Material for this exercise Start Marker

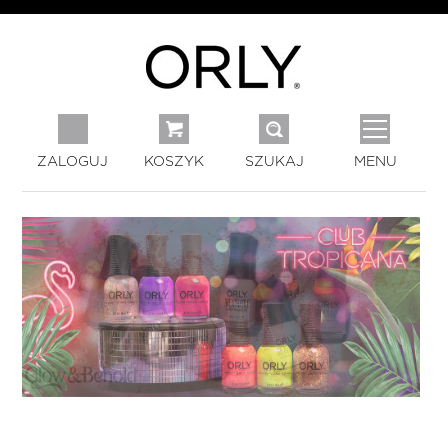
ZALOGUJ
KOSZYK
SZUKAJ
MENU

Material for this exercise End Marker
Material for this exercise Start Marker

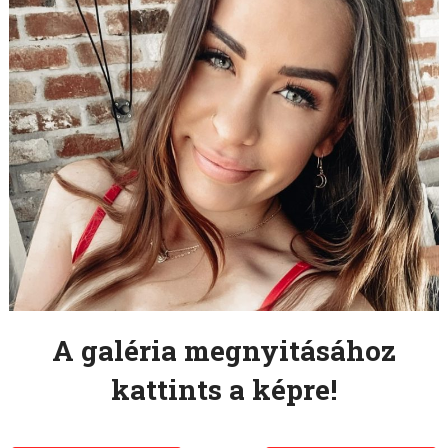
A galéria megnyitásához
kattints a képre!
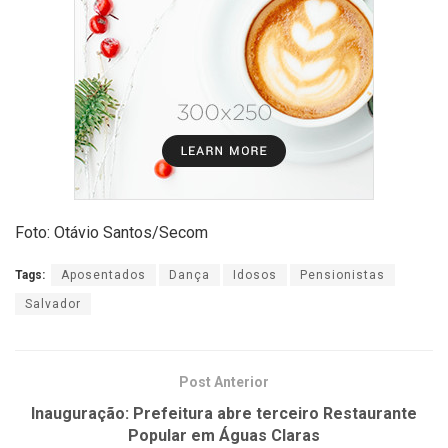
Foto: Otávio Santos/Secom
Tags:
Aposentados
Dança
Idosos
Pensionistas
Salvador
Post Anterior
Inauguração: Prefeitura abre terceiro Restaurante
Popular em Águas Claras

Material for this exercise End Marker
Material for this exercise Start Marker

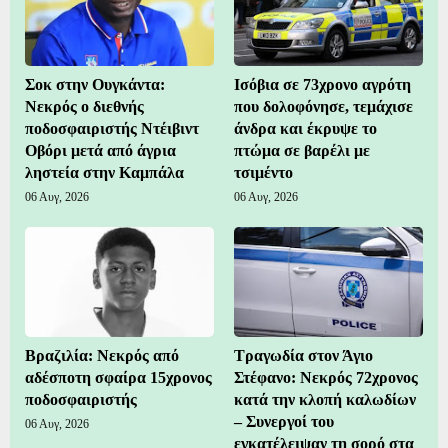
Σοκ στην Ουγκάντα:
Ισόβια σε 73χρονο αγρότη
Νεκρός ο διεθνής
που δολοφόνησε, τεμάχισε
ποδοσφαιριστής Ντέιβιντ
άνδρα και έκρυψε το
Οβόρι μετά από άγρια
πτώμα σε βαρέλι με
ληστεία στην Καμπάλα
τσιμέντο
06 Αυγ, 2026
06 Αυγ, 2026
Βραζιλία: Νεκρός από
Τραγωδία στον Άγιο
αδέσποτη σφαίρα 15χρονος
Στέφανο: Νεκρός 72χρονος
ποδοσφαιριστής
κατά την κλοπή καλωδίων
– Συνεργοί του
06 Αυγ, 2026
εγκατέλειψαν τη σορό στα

Material for this exercise End Marker

| Activity |
Using the listing above, show every line that includes the string "ποδοσφαιριστής".

| Answer to the problem |
ποδοσφαιριστής Ντέιβιντ
ποδοσφαιριστής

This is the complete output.